Basaglia che non si stanca mai di girare per i robivecchi di Venezia. E che contratta fino a spuntare lui quello che vuole, portandosi a casa i mobili di cui si innamorava. Basaglia che, per non addormentarsi al volante, caricava un autostoppista, sulla via del ritorno a Gorizia, quando non c’era la famiglia a fargli compagnia. E chiedeva: «Sai guidare?». Per cedergli in fretta il volante, e addormentarsi accanto a lui come un bambino. Basaglia che in spiaggia, al Lido, non riusciva mai a rilassarsi al sole, ad addormentarsi cullato dal tepore della sabbia. E finiva per restare perfettamente vestito, le Clarks ai piedi, con l’unica concessione all’ambiente marino: i pantaloni rimboccati fino alle ginocchia. Dopo cinque brevi, contemplativi minuti, era già pronto a partire: «Be’, adesso andiamo?».
Basaglia che aveva una mamma, la mitica nonna Cecilia, disposta a farlo arrestare dalla polizia fascista. Pur di non vederlo precipitare dai tetti di Venezia per farsi alla fuga. Una donna che la nipote Alberta dipinge con parole di ammirazione. Capace di andare al Teatro La Fenice con la sottoveste sotto la pelliccia, per non irritare il marito con i suoi preparativi infiniti. Senza per questo vergognarsi. E il bello è che del periodo partigiano, dei mesi passati in carcere insieme all’amico che l’aveva denunciato, Basaglia non parlava mai.
Per lui, il passato contava poco. Era nel presente che si doveva lavorare, lottare. Così Basaglia, che riusciva a sposare in modo sacrilego la psichiatria alla filosofia, che si sentiva più attratto dalla Scuola di Francoforte che dai padri nobili della medicina, ha finito per inseguire tutta la vita la costruzione di una possibilità. Quella da dare a tutti, maschi e femmine, matti e malati, bambini e handiccapati, per poter vivere la propria vita. A Gorizia era finito quasi in esilio, visto che all’Università di Padova non sapevano che farsene di quel sognatore. E tra le mura del manicomio si era trovato chiuso in prigione. Tra camicie di forza, catene, letti di contenzione. Tra persone che avevano consumato la propria vita dietro le sbarre. Trattate come oggetti. Senza un sorriso, una carezza, un minuto di gioia. Di umanità.
Il Sessantotto è stato un periodo davvero strano per Alberta Basaglia. Gli altri contestavano i genitori, distruggevano il mito della famiglia. Lei si ritrovava per papà lo psichiatra osannato dal Movimento. Una vera rockstar di quegli anni. Difficile non essere gelose di lui, visto che tutte le studentesse sgomitavano per conoscerlo. E la mamma? Franca Ongaro, nel libro, giganteggia come una donna dalle idee chiare, rivoluzionarie. Capace di alternare ai saggi le favole per bambini. Sempre pronta a sferruzzare dei maglioni fatti a modo suo. Rigidissima nell’imporre una moda assai in linea con la Swinging London, a tracciare la strada per i figli con grande rigore e convinzione.

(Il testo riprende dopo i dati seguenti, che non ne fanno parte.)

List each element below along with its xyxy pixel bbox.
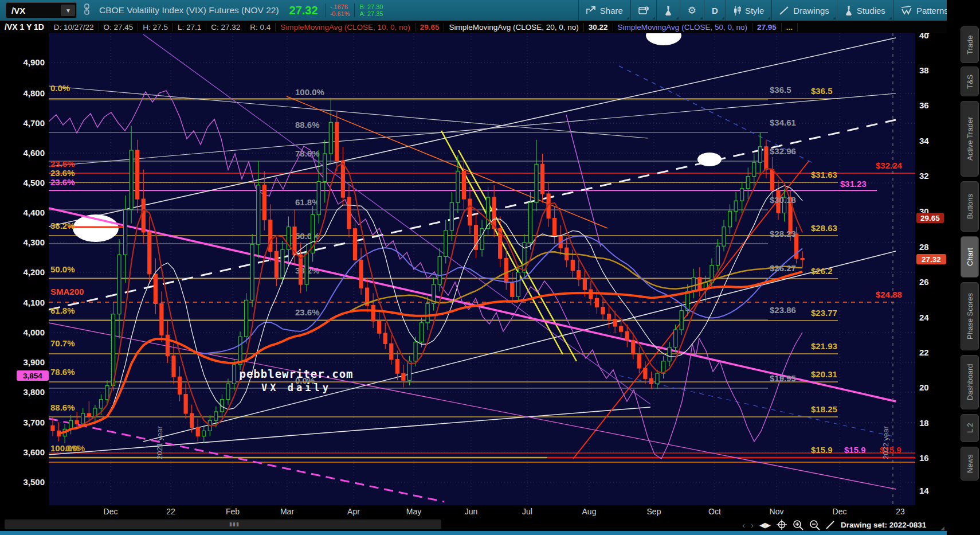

L’ultima parte del libro, Alberta Basaglia la riserva a sé. Alla sua scelta di studiare psicologia, alle sue ricerche sui bambini sepolti nei manicomi. Dimenticati lì fino alla morte. Se fosse ancora vivo, Franco Basaglia le manderebbe un telegramma simile a quello che spedì per la sua laurea. Con due parole soltanto: «Brava, papà».